Problem to work on:
Look through the listing below for the string "scene". Show each line where it occurs.
—————
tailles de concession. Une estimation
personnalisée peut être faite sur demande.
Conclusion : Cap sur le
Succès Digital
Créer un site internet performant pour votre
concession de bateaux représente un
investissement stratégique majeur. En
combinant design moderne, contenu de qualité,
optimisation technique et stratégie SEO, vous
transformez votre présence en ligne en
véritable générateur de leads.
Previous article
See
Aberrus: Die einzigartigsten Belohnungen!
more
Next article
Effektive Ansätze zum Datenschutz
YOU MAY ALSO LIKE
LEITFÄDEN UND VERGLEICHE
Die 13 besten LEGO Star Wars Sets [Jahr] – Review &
—————
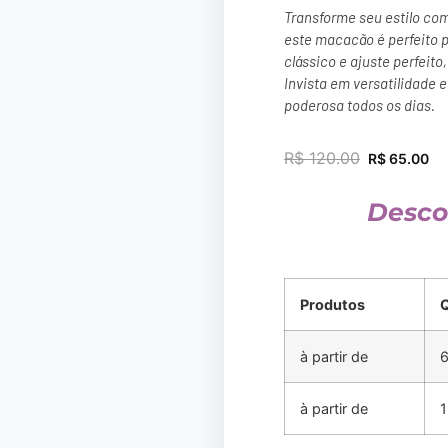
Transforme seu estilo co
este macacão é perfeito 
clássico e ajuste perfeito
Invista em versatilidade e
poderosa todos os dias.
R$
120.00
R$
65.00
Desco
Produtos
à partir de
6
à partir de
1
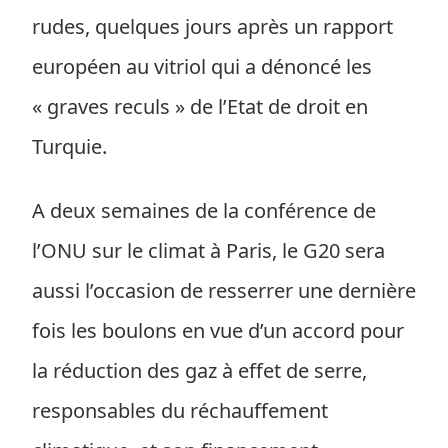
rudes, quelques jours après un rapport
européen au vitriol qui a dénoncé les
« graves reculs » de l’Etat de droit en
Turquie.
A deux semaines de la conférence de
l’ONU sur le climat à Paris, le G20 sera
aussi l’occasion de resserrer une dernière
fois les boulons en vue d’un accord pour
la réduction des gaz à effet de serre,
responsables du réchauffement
—————
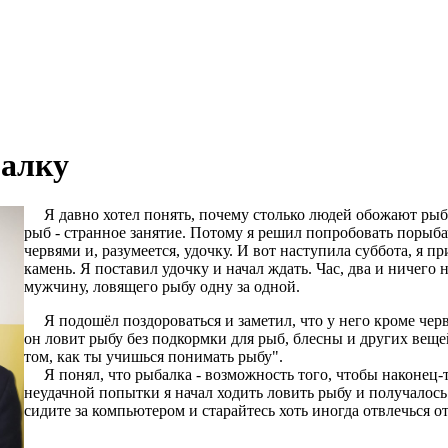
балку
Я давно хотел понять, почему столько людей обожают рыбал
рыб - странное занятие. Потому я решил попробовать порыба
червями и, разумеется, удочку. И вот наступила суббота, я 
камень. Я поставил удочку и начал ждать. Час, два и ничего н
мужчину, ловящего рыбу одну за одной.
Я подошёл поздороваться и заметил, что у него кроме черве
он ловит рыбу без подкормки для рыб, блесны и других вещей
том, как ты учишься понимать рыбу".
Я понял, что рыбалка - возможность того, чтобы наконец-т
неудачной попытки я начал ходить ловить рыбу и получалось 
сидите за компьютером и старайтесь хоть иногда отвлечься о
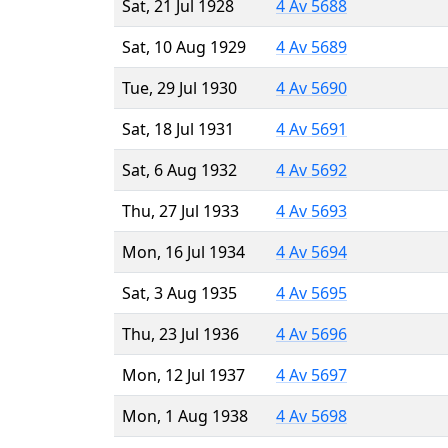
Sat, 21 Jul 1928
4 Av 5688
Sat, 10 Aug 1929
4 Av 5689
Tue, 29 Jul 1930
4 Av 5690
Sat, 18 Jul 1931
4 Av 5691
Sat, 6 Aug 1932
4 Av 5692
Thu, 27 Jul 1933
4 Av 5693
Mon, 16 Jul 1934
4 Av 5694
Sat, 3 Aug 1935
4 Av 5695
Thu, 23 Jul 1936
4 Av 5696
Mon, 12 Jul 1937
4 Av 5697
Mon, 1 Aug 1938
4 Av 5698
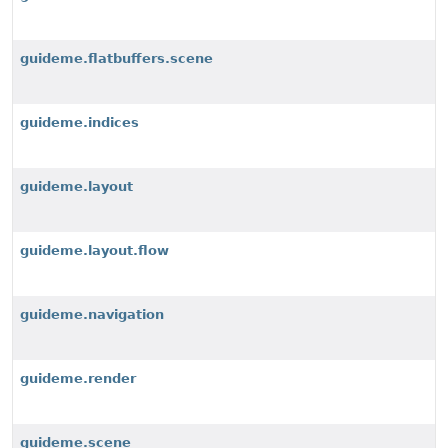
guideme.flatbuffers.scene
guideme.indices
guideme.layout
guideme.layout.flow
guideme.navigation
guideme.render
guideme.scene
—————
Solved problem:
guideme.flatbuffers.scene
guideme.scene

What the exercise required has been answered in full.